Max Cohen Currick (September 1, 1877 – May 23, 1947) was an American rabbi.

== Life ==
Currick was born on September 1, 1877, in Boston, Massachusetts, the son of Fishel Currick and Hannah Ganut.

Currick was educated in New York City public schools, the College of the City of New York, the Hebrew Orphan Asylum of New York. He graduated from Hebrew Union College with a Bachelor of Hebrew in 1894. In 1898 he was ordained a rabbi by Hebrew Union College and graduated from the University of Cincinnati with an A.B. He served as rabbi of the United Hebrew Congregation in Fort Smith, Arkansas, from 1898 to 1901.

In 1901, Currick became rabbi of Temple Anshe Hesed in Erie, Pennsylvania. He was editor of the Erie Dispatch from 1910 to 1912, and in 1919 he became its contributing editor. He was also chairman of the board of editors of Liberal Judaism, the house organ of the Union of American Hebrew Congregations. During World War I, he was chairman of the Council of National Defense and Four Minute Men. He served as chairman of the Central Conference of American Rabbis (CCAR) Committee on International Peace from 1927 to 1935. He was also the CCAR's vice-president from 1935 to 1937 and its president from 1937 to 1939. President during Hitler's rise to power, he called for greater cooperation among American Jews to meet the rising anti-Semitism, believing Synagogue Council of America should be given a broader mandate to speak on behalf of American Jewry and opposing the creation of a new umbrella organization as some Jewish leaders supported. At one point, he cosponsored a resolution at the CCAR to strongly condemn "immorality" in Hollywood films, although it wasn't adopted. He was also on the Board of Governors of Hebrew Union College. During World War II, he was chairman of the regional panel of the War Labor Board.

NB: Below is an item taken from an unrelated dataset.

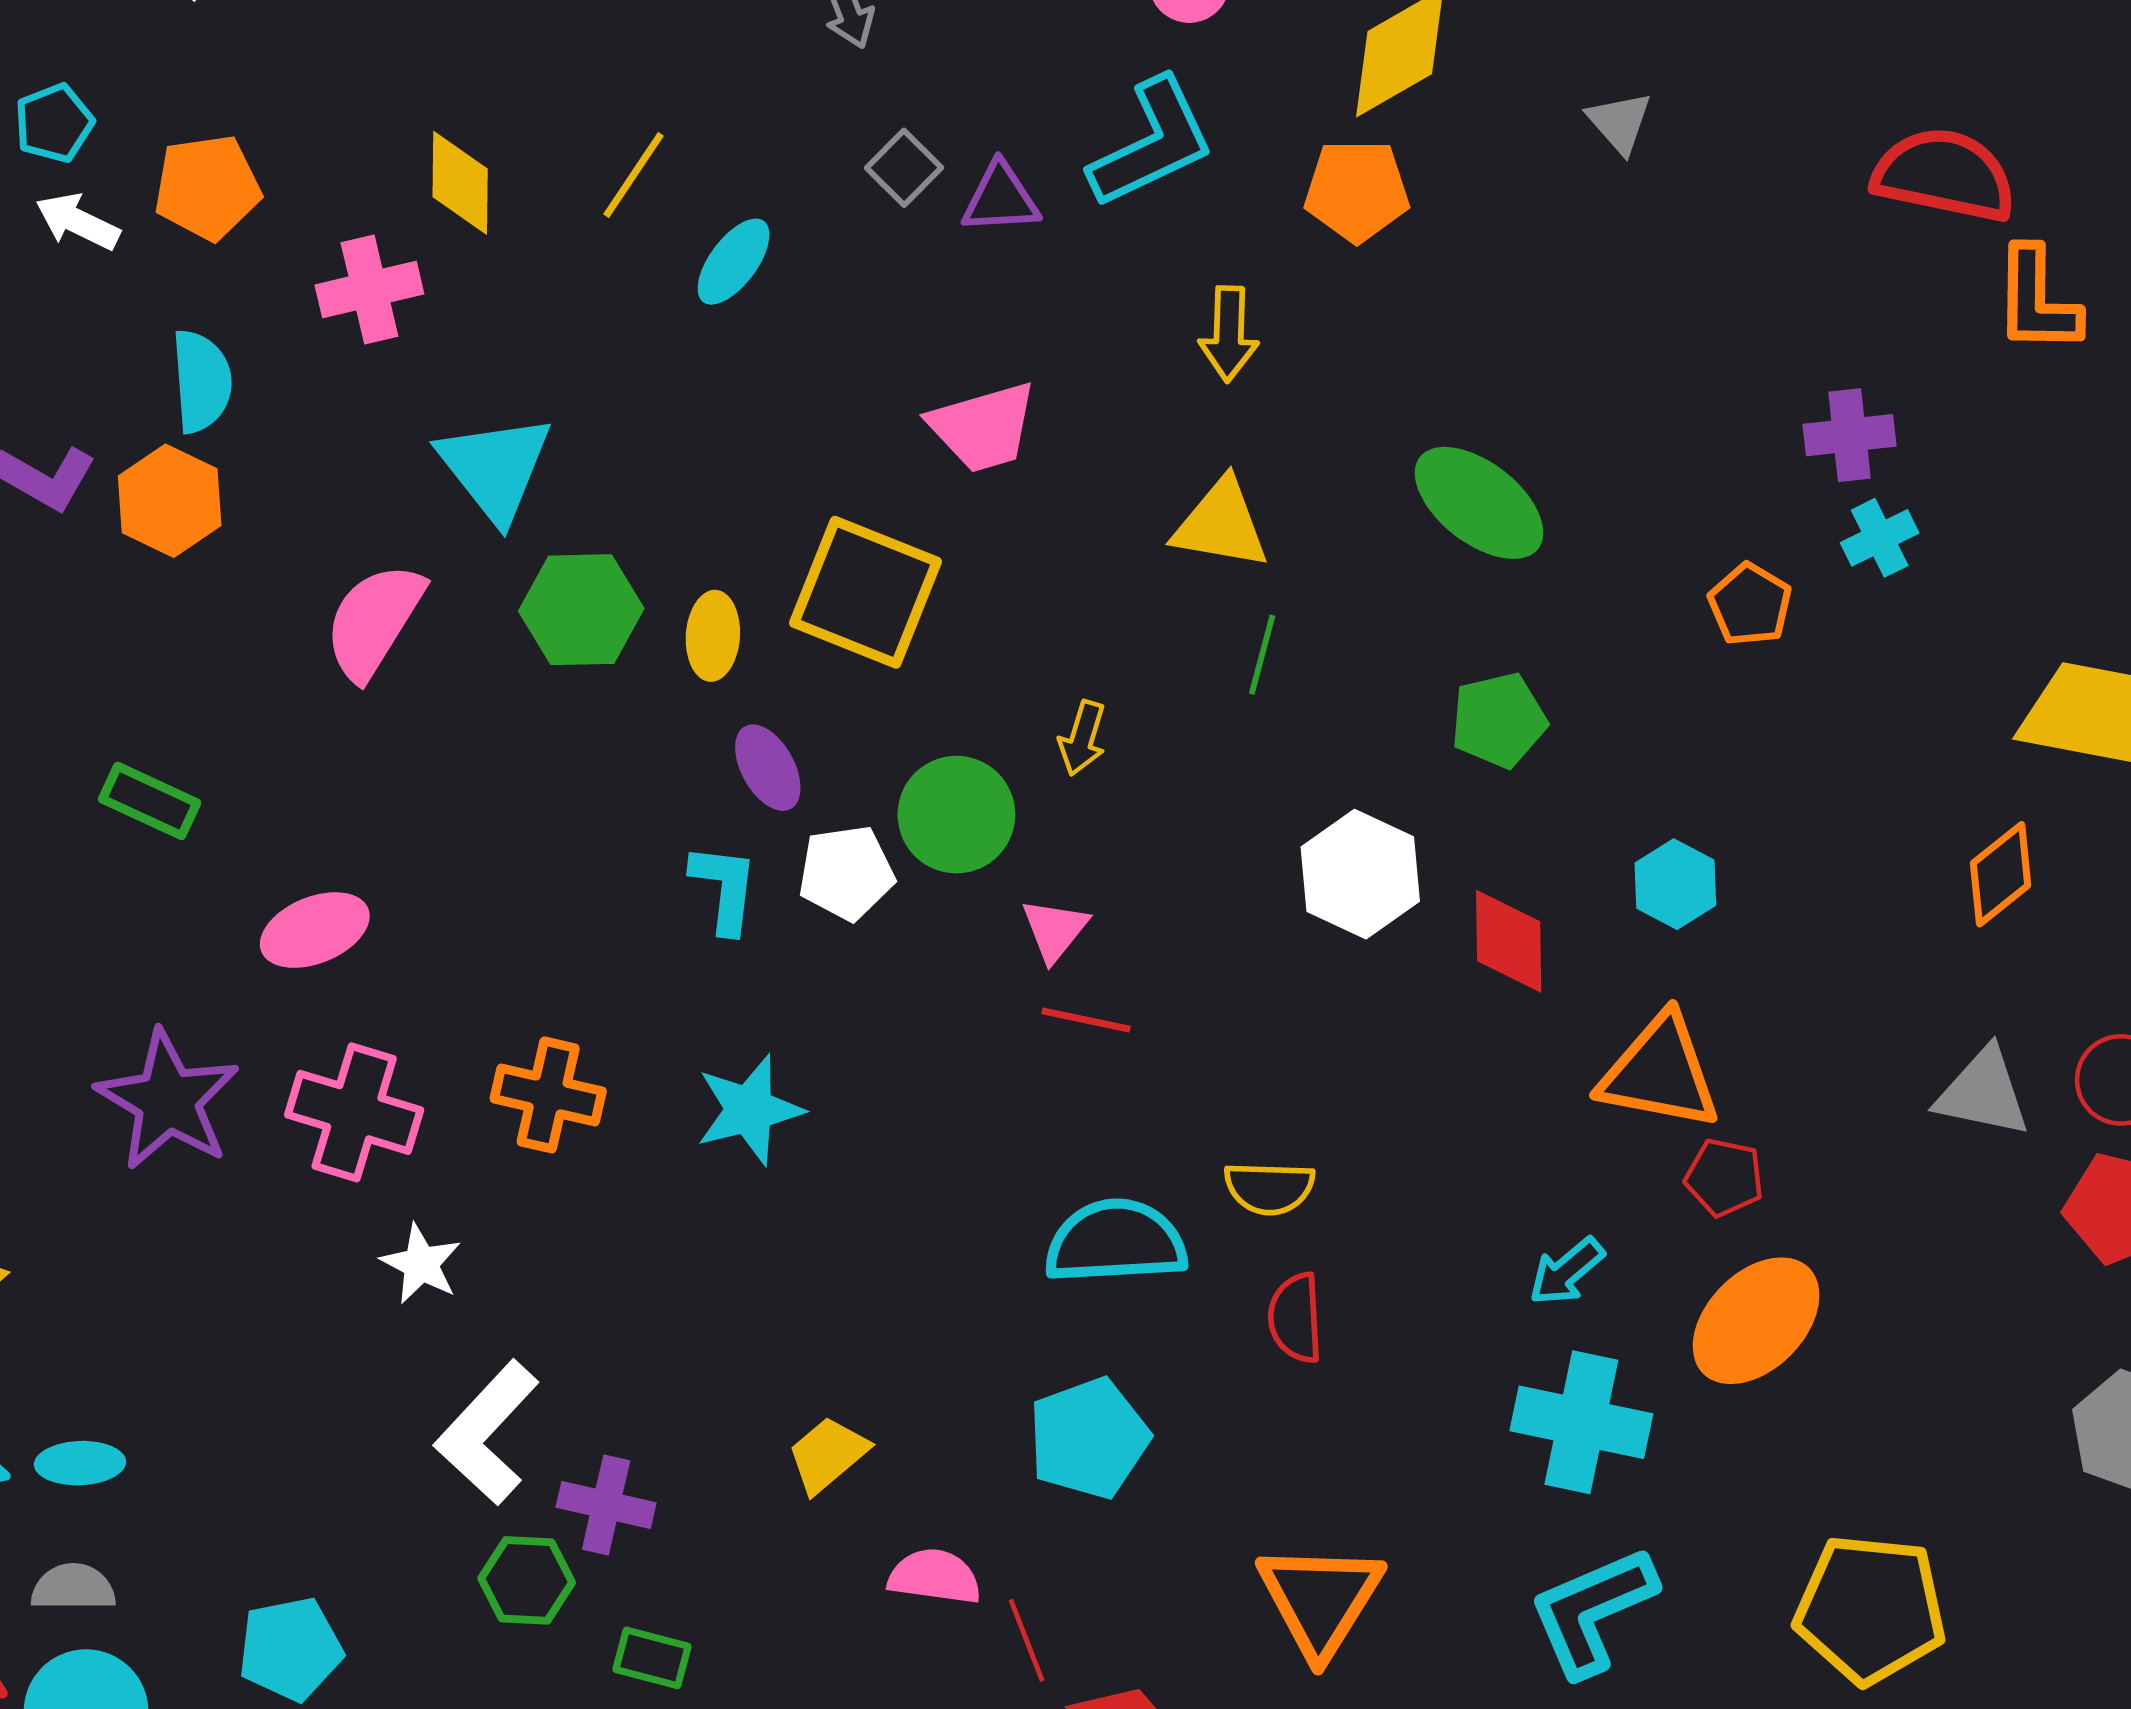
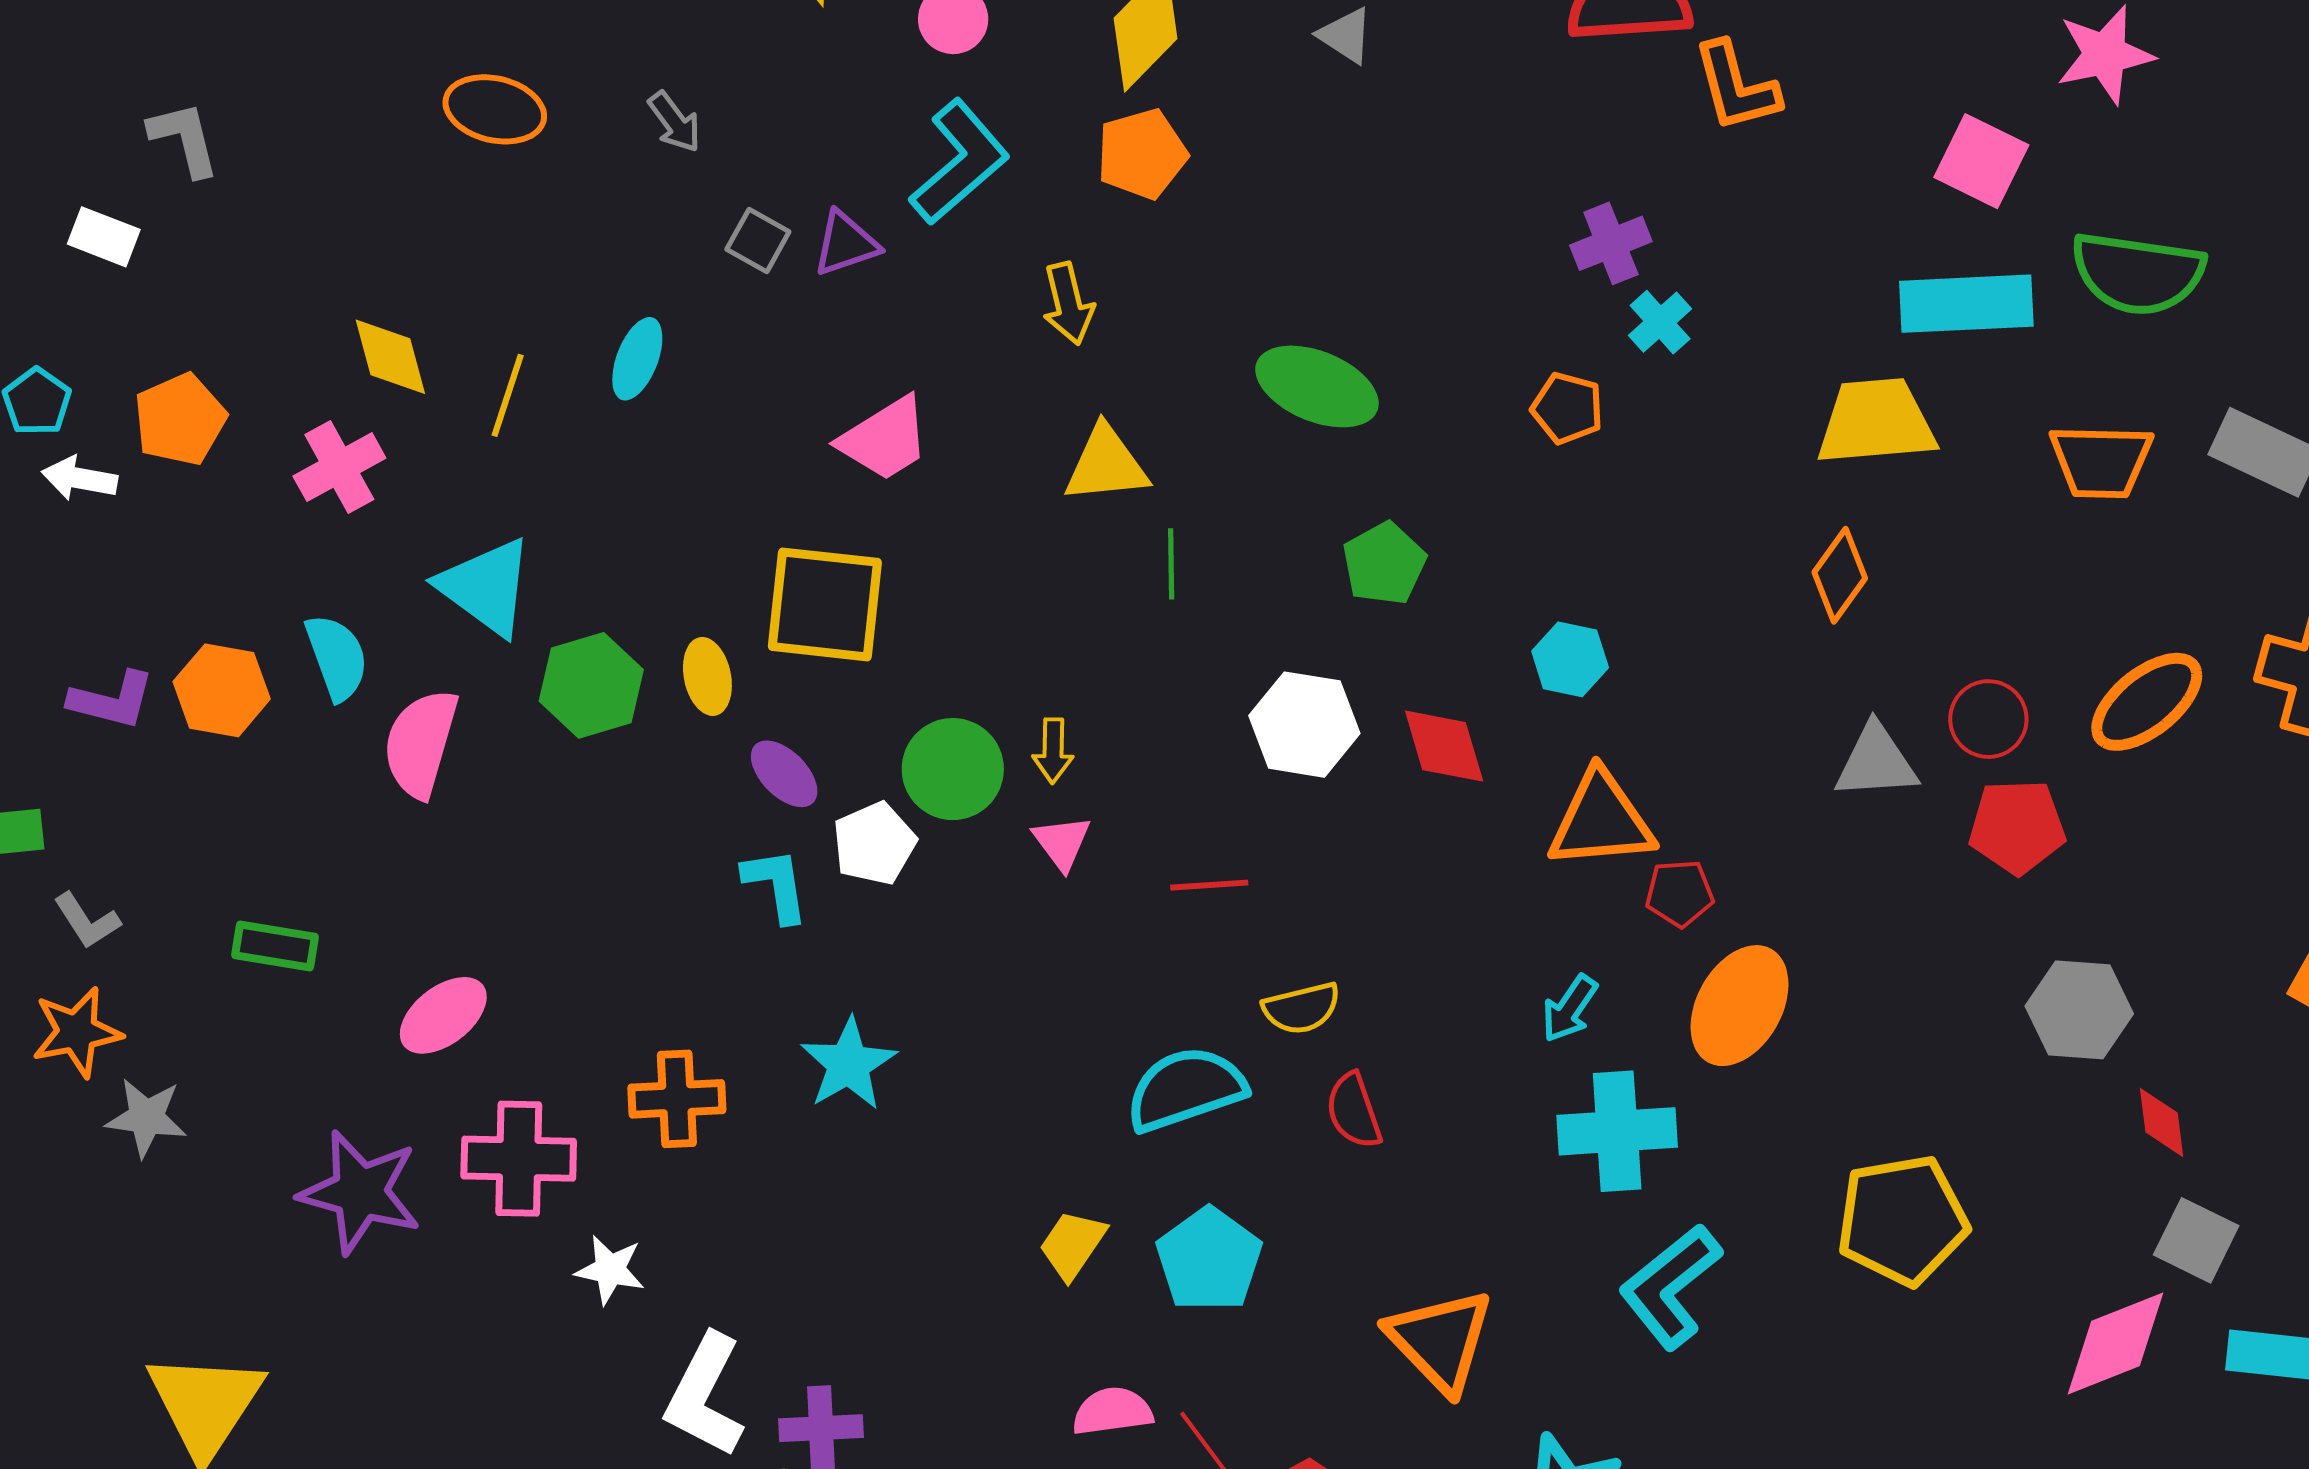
yellow line: (633, 175) -> (508, 395), moved
cyan semicircle: (201, 381) -> (337, 657), moved
yellow arrow: (1082, 738) -> (1053, 751), moved
red line: (1086, 1020) -> (1209, 885), moved
yellow trapezoid: (828, 1455) -> (1072, 1245), moved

Currick was a columnist for the Erie Daily Times, the Erie Dispatch-Herald, and the Erie Observer. In 1918, he became vice-president of the Community Chest of Erie County. He served as vice-president of the Erie Public Library from 1923 to 1937 and became its president in 1937. He joined the Board of Governors of the B'nai B'rith Home for Children in Fairview in 1912, and in 1939 he became its president. He was chairman of the Erie Playhouse from 1916 to 1927 and was a board member until 1936. He was also an honorary member of the Erie County Chapter of the American Red Cross, an honorary president of the District Grand Lodge No. 3 of B'nai B'rith, and a board member of the Erie Boys' Club, the Anti-Tuberculosis Society, and the Child-Parent Bureau. In 1945, the Isadore Sobel Lodge of B'nai B'rith presented him with an Award of Merit. He married Florence Baker in 1910.

Currick was found dead from a heart ailment on a berth in a New York Central train when it pulled into Union Station in Albany, New York, on May 23, 1947.